I've dealt with far too many drunks over the course of my career, to want to be around them on my own time. Got no use for them at all.


----------



## spongemonkey (Mar 4, 2019)

You must lead a very bored unenventful life!


----------



## paratrooper (Feb 1, 2012)

Actually, I haven't. I'm now retired, still in one piece, and glad to be..........on both counts.


----------



## spongemonkey (Mar 4, 2019)

I hear you paratrooper. I was just clowning a bit.


----------



## paratrooper (Feb 1, 2012)

spongemonkey said:


> I hear you paratrooper. I was just clowning a bit.


I was just messing with you too. I'm a drug addict, homeless and living on the streets, have multiple felony warrants out on me, and I've been on the run for the last 30 yrs. or so.

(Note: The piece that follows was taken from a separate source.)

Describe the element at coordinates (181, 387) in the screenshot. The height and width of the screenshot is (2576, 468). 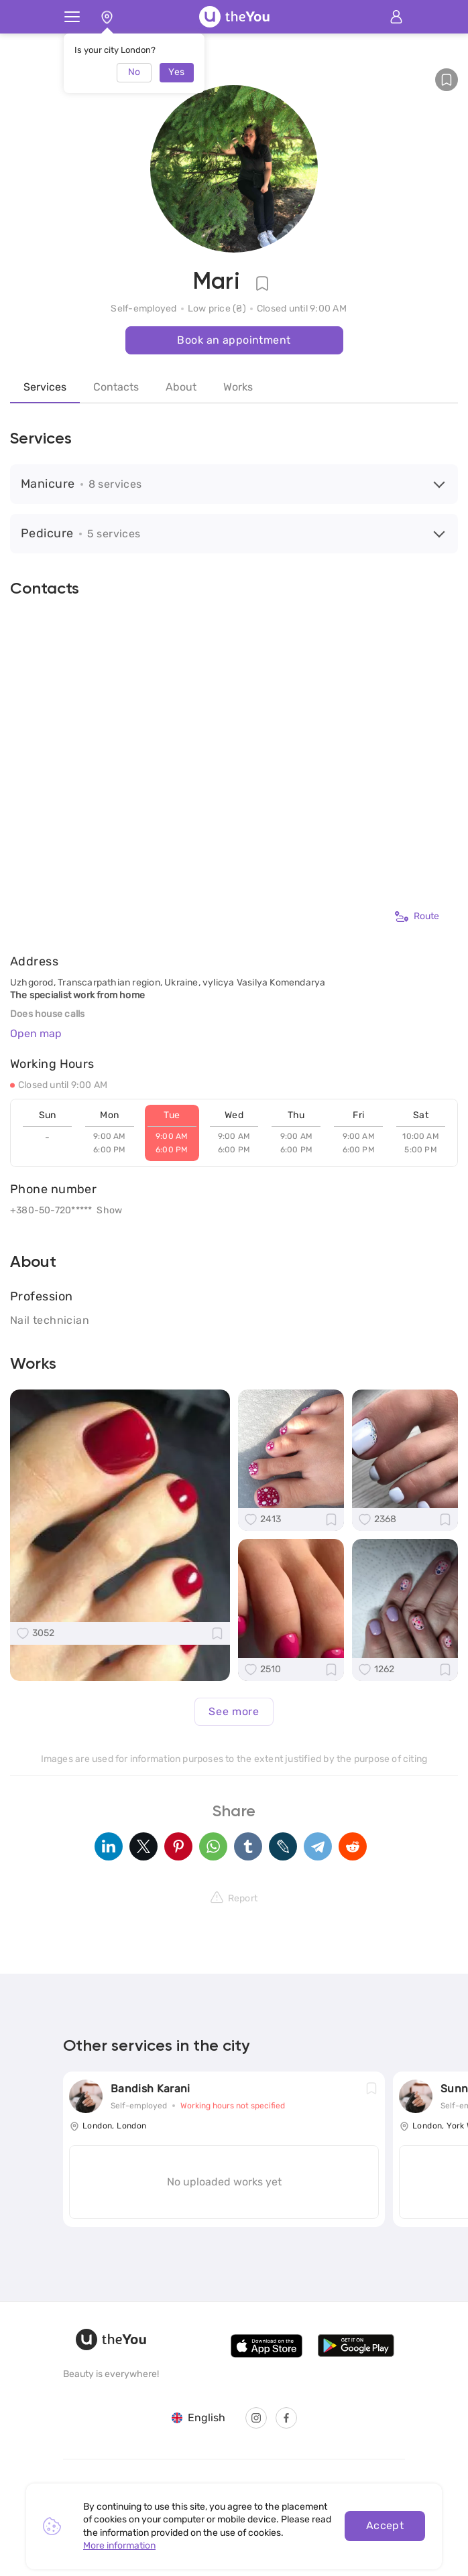 I see `About` at that location.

But things are looking up, thanks to Trump.


----------



## spongemonkey (Mar 4, 2019)

paratrooper said:


> I was just messing with you too. I'm a drug addict, homeless and living on the streets, have multiple felony warrants out on me, and I've been on the run for the last 30 yrs. or so.
> 
> But things are looking up, thanks to Trump.



Now that is funny right there, I dont care who you are!


----------



## Slowalkintexan (Feb 6, 2007)

Amen, brother amen,,,,,,Hey, sponge are you related to porch??


----------



## spongemonkey (Mar 4, 2019)

Slowalkintexan said:


> Amen, brother amen,,,,,,Hey, sponge are you related to porch??

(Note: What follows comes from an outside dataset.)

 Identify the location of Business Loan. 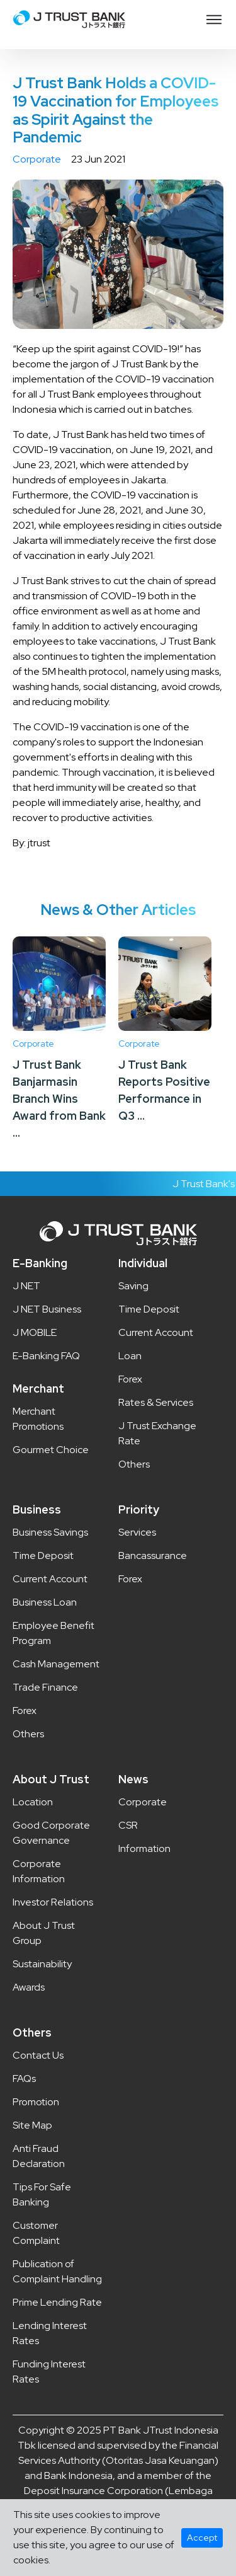 (45, 1602).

Dont know porch and to my knowledge we not even closely related. I and he who ever he is are not even in the same race. Know what I mean?


----------



## Goldwing (Nov 5, 2014)

spongemonkey said:


> True Dat! I drink beer whenever and where ever I am! I have* no conscious *and dont answer to anyone. I am not a "kept man"!


So you're not concious? Is that what happens when you drink whenever and wherever you are not kept?

GW


----------



## spongemonkey (Mar 4, 2019)

Goldwing said:


> So you're not concious? Is that what happens when you drink whenever and wherever you are not kept?
> 
> GW


It means that I have no concious regardless if sober or not. At my age and past experiences, what ever happens, happens and I deal with the consequences whatever they may be good or bad. It was just a figure of speech.


----------



## Goldwing (Nov 5, 2014)

I think might have meant to say conscience which refers to your inner feelings rather than conscious which refers to being awake.

GW


----------



## spongemonkey (Mar 4, 2019)

Goldwing said:


> I think might have meant to say conscience which refers to your inner feelings rather than conscious which refers to being awake.
> 
> GW


You caught on to it! Yep, I have a conscience even though I may not be conscious.


----------



## RoadRamblerNJ (Mar 3, 2018)

Slowalkintexan said:


> Amen, brother amen,,,,,,Hey, sponge are you related to porch??


Now, THAT'S funny!


----------



## Slowalkintexan (Feb 6, 2007)

spongemonkey said:


> Dont know porch and to my knowledge we not even closely related. I and he who ever he is are not even in the same race. Know what I mean?


I do believe you got it.!!


----------



## TheReaper (Nov 14, 2008)

paratrooper said:


> My wife and I like to eat lunch out quite often. We do so, several times a week. We have our favorite joints that we patronize.
> 
> For pizzas, we like *Poppa Murphy's*. We stop by a couple times a month and get one.


Good Pizza, I like the fact that you cook it yourself.


----------



## paratrooper (Feb 1, 2012)

TheReaper said:


> Good Pizza, I like the fact that you cook it yourself.


Yeah, it's as good as any I've had. They have some good coupons too!


----------